Bu bağlamda, Draghi, kamu harcamalarının yeniliğe odaklanmasının ve aşırı düzenlemelerin kaldırılmasının (girişimlerin ölçeklenme yeteneğini engelleyen) Avrupa çapında bir yenilik ekosistemini teşvik etmek için hayati olduğunu savunmaktadır. Seçili sektörlerdeki yenilikçi şirketlere, uluslararası alanda rekabet edebilmeleri için gerekli ölçeği oluştururken sübvansiyonlar ve korumalar sağlanmasını da desteklemektedir.

Draghi ayrıca, enerji maliyetlerini düşürmek için birleşik bir AB enerji piyasasının kurulmasını önermektedir. Çin ile ticarette pragmatik bir yaklaşım teşvik edilmekte, sektörlere ve teknolojilere göre uyarlanmış kurallar önerilmektedir. Ayrıca, dost ülkelerle tercihli ticaret anlaşmalarını içeren bir AB “dış ekonomik politikası”nın geliştirilmesi tavsiye edilmektedir.
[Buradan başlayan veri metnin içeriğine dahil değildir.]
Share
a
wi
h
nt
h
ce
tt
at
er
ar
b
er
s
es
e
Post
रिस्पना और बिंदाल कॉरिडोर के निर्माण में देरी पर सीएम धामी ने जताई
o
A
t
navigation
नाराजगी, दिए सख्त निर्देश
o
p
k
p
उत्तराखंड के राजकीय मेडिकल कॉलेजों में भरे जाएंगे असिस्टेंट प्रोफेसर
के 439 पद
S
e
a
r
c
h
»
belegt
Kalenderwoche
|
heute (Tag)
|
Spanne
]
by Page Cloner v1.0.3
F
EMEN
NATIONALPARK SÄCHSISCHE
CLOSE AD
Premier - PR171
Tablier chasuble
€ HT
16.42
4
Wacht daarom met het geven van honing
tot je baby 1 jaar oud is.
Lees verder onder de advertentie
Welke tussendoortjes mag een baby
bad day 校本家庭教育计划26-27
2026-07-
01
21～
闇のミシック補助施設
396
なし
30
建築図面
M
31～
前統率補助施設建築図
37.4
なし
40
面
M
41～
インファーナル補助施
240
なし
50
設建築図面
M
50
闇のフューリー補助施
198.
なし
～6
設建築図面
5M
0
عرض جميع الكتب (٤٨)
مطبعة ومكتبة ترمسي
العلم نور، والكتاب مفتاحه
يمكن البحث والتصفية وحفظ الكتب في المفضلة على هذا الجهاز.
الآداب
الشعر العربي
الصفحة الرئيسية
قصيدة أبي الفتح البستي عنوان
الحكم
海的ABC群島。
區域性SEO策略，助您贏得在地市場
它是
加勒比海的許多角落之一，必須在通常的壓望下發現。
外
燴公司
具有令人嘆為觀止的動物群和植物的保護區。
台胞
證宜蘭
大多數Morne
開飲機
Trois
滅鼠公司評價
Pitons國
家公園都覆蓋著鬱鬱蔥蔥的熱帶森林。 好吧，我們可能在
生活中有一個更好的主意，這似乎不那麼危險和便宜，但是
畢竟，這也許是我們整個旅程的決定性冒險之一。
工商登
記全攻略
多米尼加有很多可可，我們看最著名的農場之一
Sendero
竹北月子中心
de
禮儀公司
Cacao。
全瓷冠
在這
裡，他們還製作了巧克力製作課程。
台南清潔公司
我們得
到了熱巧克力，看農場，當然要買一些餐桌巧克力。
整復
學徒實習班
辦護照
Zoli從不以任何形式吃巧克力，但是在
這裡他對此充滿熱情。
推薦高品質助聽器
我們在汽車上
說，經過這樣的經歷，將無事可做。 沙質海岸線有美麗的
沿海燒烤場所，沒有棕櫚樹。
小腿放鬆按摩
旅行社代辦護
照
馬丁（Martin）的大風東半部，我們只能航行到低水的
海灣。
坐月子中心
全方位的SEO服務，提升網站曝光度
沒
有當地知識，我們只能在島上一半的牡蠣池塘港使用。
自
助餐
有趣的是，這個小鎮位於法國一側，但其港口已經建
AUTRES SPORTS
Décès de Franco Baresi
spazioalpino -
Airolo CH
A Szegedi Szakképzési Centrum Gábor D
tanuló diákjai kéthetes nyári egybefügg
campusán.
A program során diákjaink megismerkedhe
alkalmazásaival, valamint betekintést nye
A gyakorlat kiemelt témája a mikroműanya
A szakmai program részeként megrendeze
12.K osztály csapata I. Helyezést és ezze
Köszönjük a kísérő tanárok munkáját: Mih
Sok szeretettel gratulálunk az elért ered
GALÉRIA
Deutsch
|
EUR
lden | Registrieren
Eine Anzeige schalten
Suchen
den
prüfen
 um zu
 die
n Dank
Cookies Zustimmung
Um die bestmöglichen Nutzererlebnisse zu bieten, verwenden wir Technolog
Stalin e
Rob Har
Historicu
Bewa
Eleştirmenler, bu duruşları aşırı radikal olarak nitelendirebilir; ancak Draghi’nin raporu, ayrımcı ticaret politikalarının ve tam ölçekli sanayi politikasının genel bir onayı olarak okunmamalıdır. Avrupa Parlamentosu’ndaki konuşmasında vurguladığı gibi, AB’nin “kazananları seçmesi” veya toptan korumacılık çağrısı yapmamakta, Dünya Ticaret Örgütü kurallarının yeniden düzenlenmesini önermemektedir.
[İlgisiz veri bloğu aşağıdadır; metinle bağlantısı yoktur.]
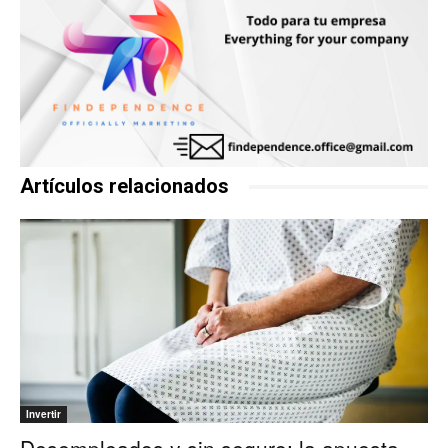
Artículos relacionados
Invertir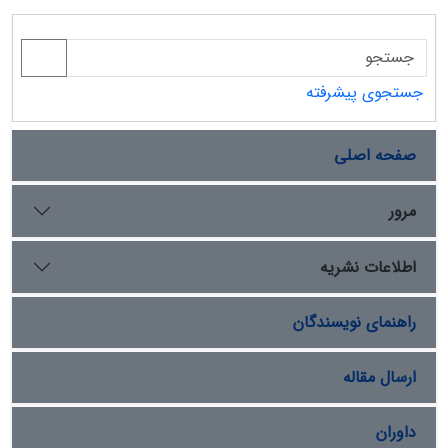
جستجوی پیشرفته
صفحه اصلی
مرور
اطلاعات نشریه
راهنمای نویسندگان
ارسال مقاله
داوران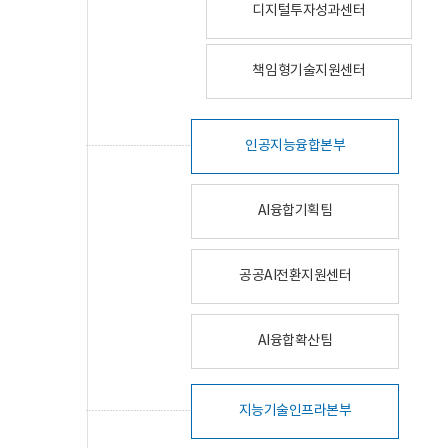
디지털투자성과센터
책임형기술지원센터
인공지능융합본부
AI융합기획팀
공공AI전환지원센터
AI융합확산팀
지능기술인프라본부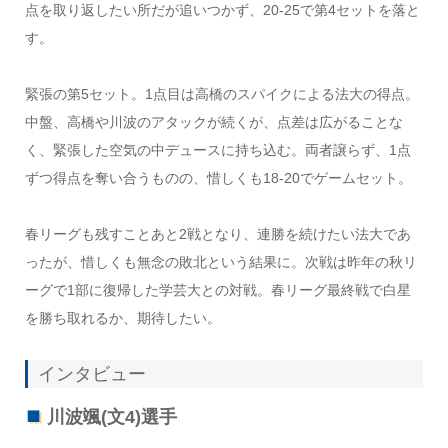
点を取り返したい所だが追いつかず、20-25で第4セットを落と
す。
緊張の第5セット。1点目は高橋のスパイクによる法大の得点。
中盤、高橋や川波のアタックが続くが、点差は広がることな
く、緊張した空気の中デュースに持ち込む。両者譲らず、1点
ずつ得点を奪い合うものの、惜しくも18-20でゲームセット。
春リーグも残すことあと2戦となり、連勝を続けたい法大であ
ったが、惜しくも無念の敗北という結果に。次戦は昨年の秋リ
ーグで1部に復帰した学芸大との対戦。春リーグ最終戦で白星
を勝ち取れるか、期待したい。
インタビュー
川波颯(文4)選手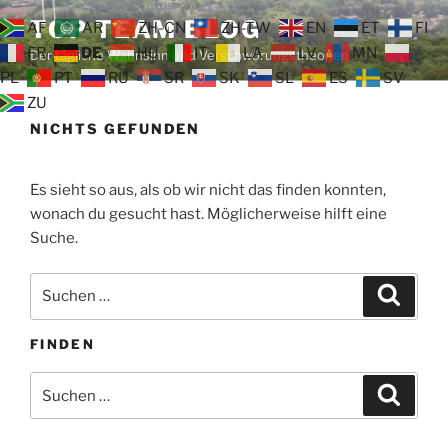
Zum
TOP TEAM BLOG
AF
AR
ZH-CN
ZH-TW
EN
ET
FI
Inhalt
FR
DE
HU
IT
LA
LV
MN
Der tägliche Wahnsinn und Verschwörungstheorien
springen
PL
PT
RU
SR
SK
SL
ES
SV
ZU
NICHTS GEFUNDEN
Es sieht so aus, als ob wir nicht das finden konnten,
wonach du gesucht hast. Möglicherweise hilft eine
Suche.
Suche
Suche
nach:
FINDEN
Suche
Suche
nach: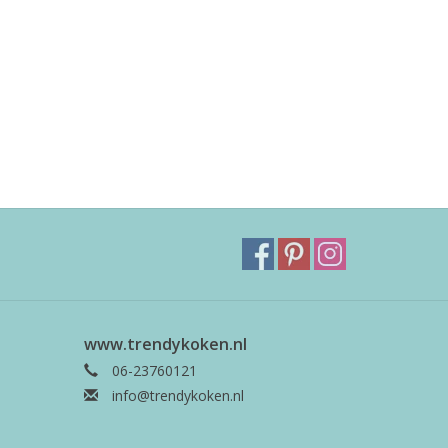
www.trendykoken.nl
06-23760121
info@trendykoken.nl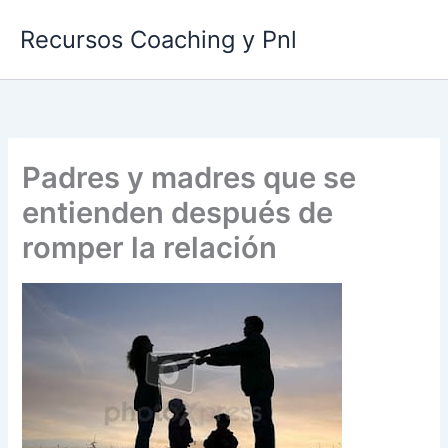
Ir
Recursos Coaching y Pnl
al
contenido
Padres y madres que se
entienden después de
romper la relación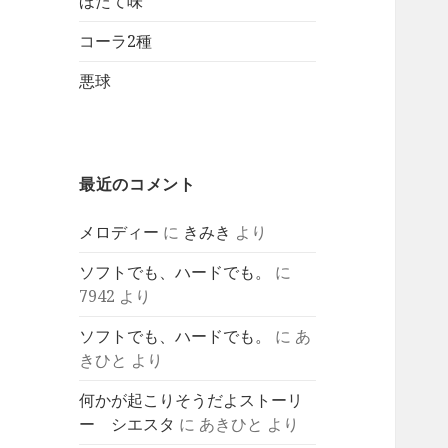
ほたて味
コーラ2種
悪球
最近のコメント
メロディー
に
きみき
より
ソフトでも、ハードでも。
に
7942
より
ソフトでも、ハードでも。
に
あ
きひと
より
何かが起こりそうだよストーリ
ー シエスタ
に
あきひと
より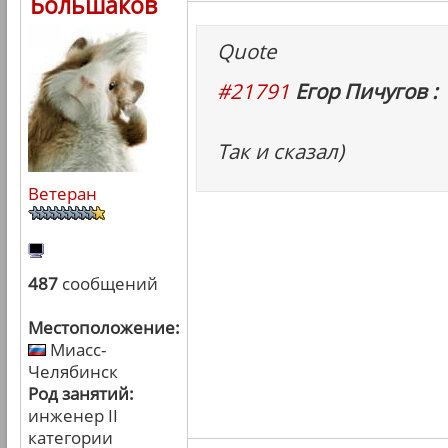
Большаков
Quote
#21791
Егор Пичугов :
Так и сказал)
Ветеран
487
сообщений
Местоположение:
Миасс-
Челябинск
Род занятий:
инженер II
категории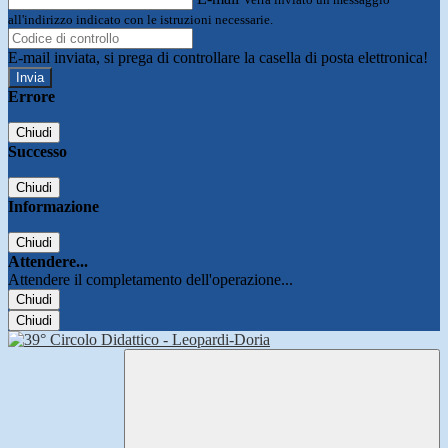
all'indirizzo indicato con le istruzioni necessarie.
E-mail inviata, si prega di controllare la casella di posta elettronica!
Errore
Chiudi
Successo
Chiudi
Informazione
Chiudi
Attendere...
Attendere il completamento dell'operazione...
Chiudi
Chiudi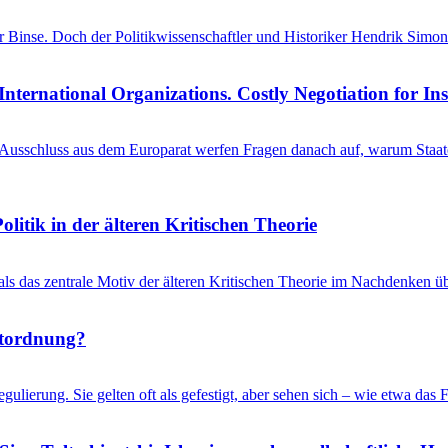
einer Binse. Doch der Politikwissenschaftler und Historiker Hendrik S
International Organizations. Costly Negotiation for In
schluss aus dem Europarat werfen Fragen danach auf, warum Staaten 
litik in der älteren Kritischen Theorie
 als das zentrale Motiv der älteren Kritischen Theorie im Nachdenken üb
ltordnung?
gulierung. Sie gelten oft als gefestigt, aber sehen sich – wie etwa d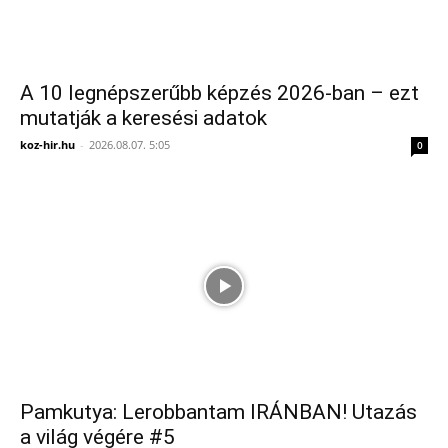
A 10 legnépszerűbb képzés 2026-ban – ezt
mutatják a keresési adatok
koz-hir.hu
-
2026.08.07. 5:05
0
Pamkutya: Lerobbantam IRÁNBAN! Utazás
a világ végére #5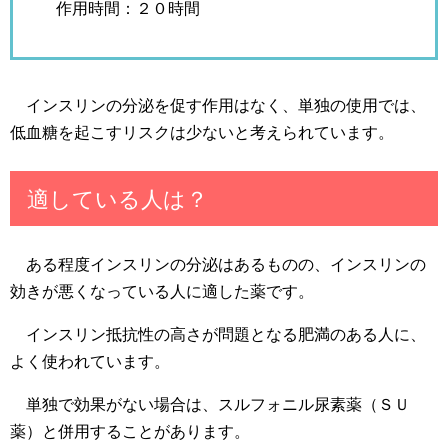
作用時間：２０時間
インスリンの分泌を促す作用はなく、単独の使用では、
低血糖を起こすリスクは少ないと考えられています。
適している人は？
ある程度インスリンの分泌はあるものの、インスリンの
効きが悪くなっている人に適した薬です。
インスリン抵抗性の高さが問題となる肥満のある人に、
よく使われています。
単独で効果がない場合は、スルフォニル尿素薬（ＳＵ
薬）と併用することがあります。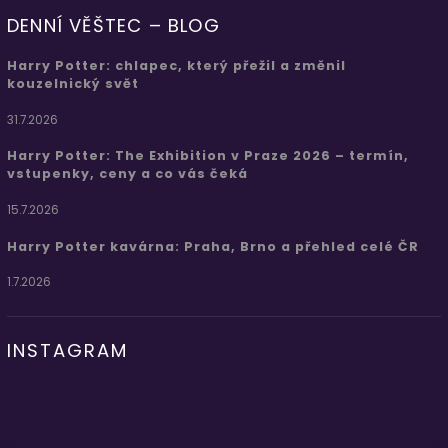
DENNÍ VĚŠTEC – BLOG
Harry Potter: chlapec, který přežil a změnil
kouzelnický svět
31.7.2026
Harry Potter: The Exhibition v Praze 2026 – termín,
vstupenky, ceny a co vás čeká
15.7.2026
Harry Potter kavárna: Praha, Brno a přehled celé ČR
1.7.2026
INSTAGRAM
Raporun en önemli ve memnuniyetle karşılanan mesajlarından biri, tek pazarı korumanın, AB düzeyinde tasarlanıp uygulanan araçları gerektirdiğidir. Bir diğeri ise, derin ve likit bir AB borç piyasası olmadan, kamu mallarının finansmanı için kritik olan bir Avrupa güvenli varlığının oluşturulmasının imkânsız olacağı ve özel yatırımı desteklemede büyük rol oynayacak sermaye piyasaları birliğinin asla gelişemeyeceğidir.

Sonuç olarak, Draghi’nin raporu, Avrupa’nın ortak kaynakları kullanarak bir nevi savaş ekonomisi inşa etmesini ve ekonomiyi canlı tutmasını önermektedir. Ancak yenilik, enerji, savunma, sanayi politikası ve ortak finansman araçları konusunda tek bir yaklaşım geliştirmek, AB genelinde güçlü ve sürekli bir siyasi irade gerektirecektir.
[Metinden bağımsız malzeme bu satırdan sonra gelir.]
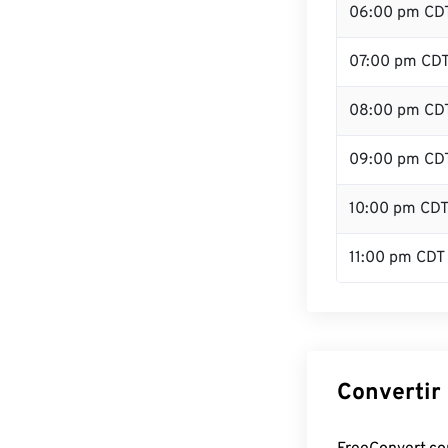
06:00 pm CD
07:00 pm CD
08:00 pm CD
09:00 pm CD
10:00 pm CD
11:00 pm CDT
Convertir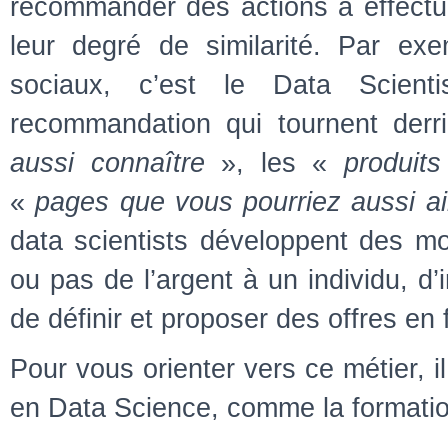
recommander des actions à effectue
leur degré de similarité. Par ex
sociaux, c’est le Data Scient
recommandation qui tournent derr
aussi connaître
», les «
produit
«
pages que vous pourriez aussi a
data scientists développent des mo
ou pas de l’argent à un individu, d’
de définir et proposer des offres en 
Pour vous orienter vers ce métier, i
en Data Science, comme la formati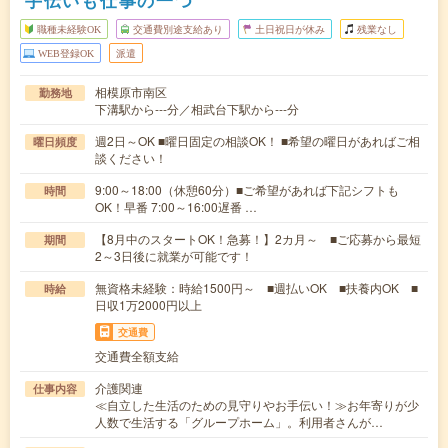
手伝いも仕事の一つ
職種未経験OK
交通費別途支給あり
土日祝日が休み
残業なし
WEB登録OK
派遣
相模原市南区
勤務地
下溝駅から---分／相武台下駅から---分
週2日～OK ■曜日固定の相談OK！ ■希望の曜日があればご相
曜日頻度
談ください！
9:00～18:00（休憩60分）■ご希望があれば下記シフトも
時間
OK！早番 7:00～16:00遅番 …
【8月中のスタートOK！急募！】2カ月～ ■ご応募から最短
期間
2～3日後に就業が可能です！
無資格未経験：時給1500円～ ■週払いOK ■扶養内OK ■
時給
日収1万2000円以上
交通費
交通費全額支給
介護関連
仕事内容
≪自立した生活のための見守りやお手伝い！≫お年寄りが少
人数で生活する「グループホーム」。利用者さんが…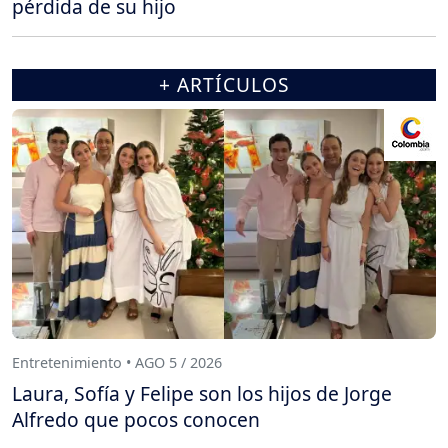
pérdida de su hijo
+ ARTÍCULOS
Entretenimiento • AGO 5 / 2026
Laura, Sofía y Felipe son los hijos de Jorge
Alfredo que pocos conocen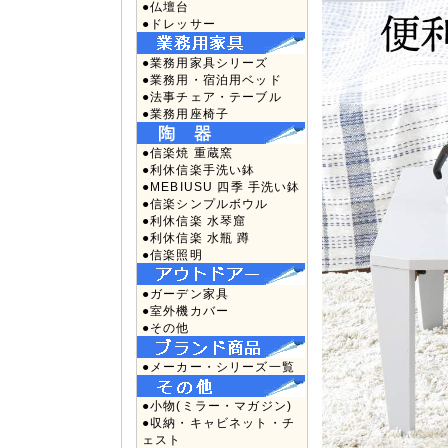
●仏壇台
●ドレッサー
●業務用家具シリーズ
●業務用・宿泊用ベッド
●法事チェア・テーブル
●業務用座椅子
●信楽焼 重蔵窯
●利休信楽手洗い鉢
●MEBIUSU 四季 手洗い鉢
●信楽シンプルボウル
●利休信楽 水琴窟
●利休信楽 水瓶 蹲
●信楽照明
●ガーデン家具
●室外機カバー
●その他
●メーカー・シリーズ一覧
●小物(ミラー・マガジン)
●収納・キャビネット・チ
ェスト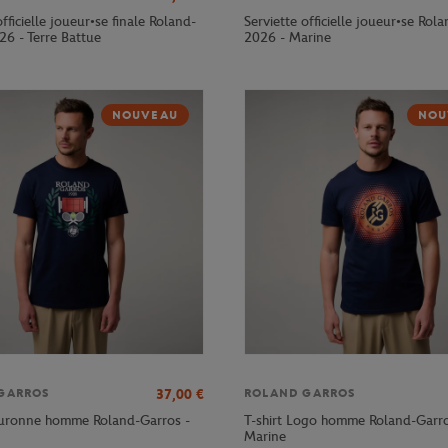
officielle joueur•se finale Roland-
Serviette officielle joueur•se Rol
26 - Terre Battue
2026 - Marine
NOUVEAU
NOU
37,00
€
GARROS
ROLAND GARROS
ouronne homme Roland-Garros -
T-shirt Logo homme Roland-Garro
Marine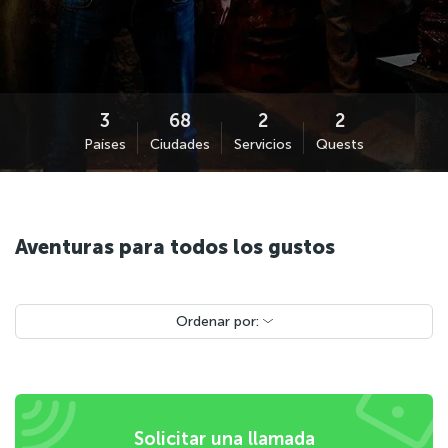
Países
Ciudades
Servicios
Quests
Aventuras para todos los gustos
Ordenar por:
Solicitar una llamada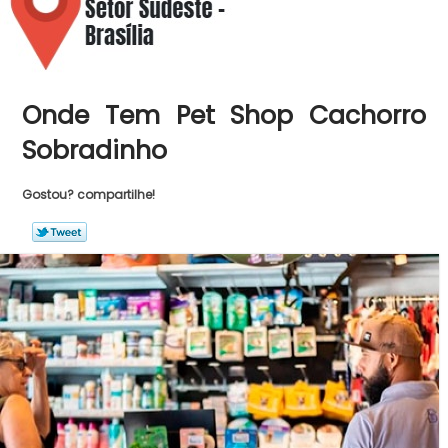
Onde Tem Pet Shop Cachorro
Sobradinho
Gostou? compartilhe!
AB bir federasyon değildir ve ekonomik milliyetçilik genellikle baskın çıkmakta, sınır ötesi birleşmeleri engellemekte, koordinasyonu sınırlamakta ve ortak finansmanı zorlaştırmaktadır. Günümüzde, ortak AB bütçesi bloğun GSYİH’sinin sadece %1’ine denk gelmekte ve COVID-19 pandemisine yanıt olarak ihraç edilen ortak borç, tasarım gereği geçici niteliktedir.

Ukrayna savaşının AB’nin kapısında sürmesi ve ABD-Çin rekabetinin ekonomik modelin temelini tehdit etmesiyle, Avrupalıları daha derin siyasi ve ekonomik entegrasyon ihtiyacı konusunda bir uzlaşmaya yönlendirebilecek artan bir aciliyet duygusu bulunmaktadır. Ancak bu durum, Avrupa’yı aksi yönde iterek ülkelerin ekonomik milliyetçiliğe daha da derinlemesine çekilmesine de yol açabilir. AB üye devletleri arasında düşük güven düzeyleri ve farklı çıkarlar, entegrasyonu kolaylaştırabilecek bir AB düzeyinde demokratik sürecin eksikliği ile birleşince, Avrupa liderlerinin Draghi’nin uyarısını dikkate alacağı konusunda şüpheler oluşmaktadır.